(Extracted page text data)
------------------------------------------------------------------------
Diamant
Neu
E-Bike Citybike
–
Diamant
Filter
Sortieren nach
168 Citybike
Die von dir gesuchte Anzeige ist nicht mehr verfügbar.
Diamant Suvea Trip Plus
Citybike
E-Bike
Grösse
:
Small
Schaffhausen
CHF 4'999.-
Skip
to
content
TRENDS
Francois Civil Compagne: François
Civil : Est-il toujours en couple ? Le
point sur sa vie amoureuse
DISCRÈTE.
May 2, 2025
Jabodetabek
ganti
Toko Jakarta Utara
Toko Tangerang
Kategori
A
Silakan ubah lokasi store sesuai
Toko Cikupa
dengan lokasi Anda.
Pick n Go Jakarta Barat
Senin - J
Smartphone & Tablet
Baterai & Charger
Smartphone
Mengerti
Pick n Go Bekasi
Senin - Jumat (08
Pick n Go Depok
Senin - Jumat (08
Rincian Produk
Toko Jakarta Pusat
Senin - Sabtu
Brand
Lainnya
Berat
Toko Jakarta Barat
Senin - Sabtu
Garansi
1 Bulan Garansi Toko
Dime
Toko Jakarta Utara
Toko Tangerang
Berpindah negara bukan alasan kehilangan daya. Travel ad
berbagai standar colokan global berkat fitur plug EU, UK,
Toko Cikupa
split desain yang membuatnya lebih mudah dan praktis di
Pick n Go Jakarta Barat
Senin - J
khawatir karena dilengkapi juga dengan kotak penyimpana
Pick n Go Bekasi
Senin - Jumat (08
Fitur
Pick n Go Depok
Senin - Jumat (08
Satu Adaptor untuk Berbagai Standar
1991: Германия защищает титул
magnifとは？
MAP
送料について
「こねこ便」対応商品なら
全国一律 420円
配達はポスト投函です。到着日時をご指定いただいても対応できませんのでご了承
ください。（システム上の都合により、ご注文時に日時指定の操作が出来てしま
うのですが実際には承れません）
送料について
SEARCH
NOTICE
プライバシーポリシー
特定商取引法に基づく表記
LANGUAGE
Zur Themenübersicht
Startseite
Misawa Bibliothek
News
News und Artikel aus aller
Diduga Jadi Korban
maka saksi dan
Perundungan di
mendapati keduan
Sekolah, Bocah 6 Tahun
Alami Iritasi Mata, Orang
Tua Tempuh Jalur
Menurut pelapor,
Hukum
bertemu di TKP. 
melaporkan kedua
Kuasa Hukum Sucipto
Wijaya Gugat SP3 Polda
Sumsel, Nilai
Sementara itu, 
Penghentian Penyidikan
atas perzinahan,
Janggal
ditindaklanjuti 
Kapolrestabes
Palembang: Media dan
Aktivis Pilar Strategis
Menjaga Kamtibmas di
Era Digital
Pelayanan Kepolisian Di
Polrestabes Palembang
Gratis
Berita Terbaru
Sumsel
------------------------------------------------------------------------
- Activity -
Extract the complete data, matching each line exactly.

- Solution -
Diamant
Neu
E-Bike Citybike
–
Diamant
Filter
Sortieren nach
168 Citybike
Die von dir gesuchte Anzeige ist nicht mehr verfügbar.
Diamant Suvea Trip Plus
Citybike
E-Bike
Grösse
:
Small
Schaffhausen
CHF 4'999.-
Skip
to
content
TRENDS
Francois Civil Compagne: François
Civil : Est-il toujours en couple ? Le
point sur sa vie amoureuse
DISCRÈTE.
May 2, 2025
Jabodetabek
ganti
Toko Jakarta Utara
Toko Tangerang
Kategori
A
Silakan ubah lokasi store sesuai
Toko Cikupa
dengan lokasi Anda.
Pick n Go Jakarta Barat
Senin - J
Smartphone & Tablet
Baterai & Charger
Smartphone
Mengerti
Pick n Go Bekasi
Senin - Jumat (08
Pick n Go Depok
Senin - Jumat (08
Rincian Produk
Toko Jakarta Pusat
Senin - Sabtu
Brand
Lainnya
Berat
Toko Jakarta Barat
Senin - Sabtu
Garansi
1 Bulan Garansi Toko
Dime
Toko Jakarta Utara
Toko Tangerang
Berpindah negara bukan alasan kehilangan daya. Travel ad
berbagai standar colokan global berkat fitur plug EU, UK,
Toko Cikupa
split desain yang membuatnya lebih mudah dan praktis di
Pick n Go Jakarta Barat
Senin - J
khawatir karena dilengkapi juga dengan kotak penyimpana
Pick n Go Bekasi
Senin - Jumat (08
Fitur
Pick n Go Depok
Senin - Jumat (08
Satu Adaptor untuk Berbagai Standar
1991: Германия защищает титул
magnifとは？
MAP
送料について
「こねこ便」対応商品なら
全国一律 420円
配達はポスト投函です。到着日時をご指定いただいても対応できませんのでご了承
ください。（システム上の都合により、ご注文時に日時指定の操作が出来てしま
うのですが実際には承れません）
送料について
SEARCH
NOTICE
プライバシーポリシー
特定商取引法に基づく表記
LANGUAGE
Zur Themenübersicht
Startseite
Misawa Bibliothek
News
News und Artikel aus aller
Diduga Jadi Korban
maka saksi dan
Perundungan di
mendapati keduan
Sekolah, Bocah 6 Tahun
Alami Iritasi Mata, Orang
Tua Tempuh Jalur
Menurut pelapor,
Hukum
bertemu di TKP. 
melaporkan kedua
Kuasa Hukum Sucipto
Wijaya Gugat SP3 Polda
Sumsel, Nilai
Sementara itu, 
Penghentian Penyidikan
atas perzinahan,
Janggal
ditindaklanjuti 
Kapolrestabes
Palembang: Media dan
Aktivis Pilar Strategis
Menjaga Kamtibmas di
Era Digital
Pelayanan Kepolisian Di
Polrestabes Palembang
Gratis
Berita Terbaru
Sumsel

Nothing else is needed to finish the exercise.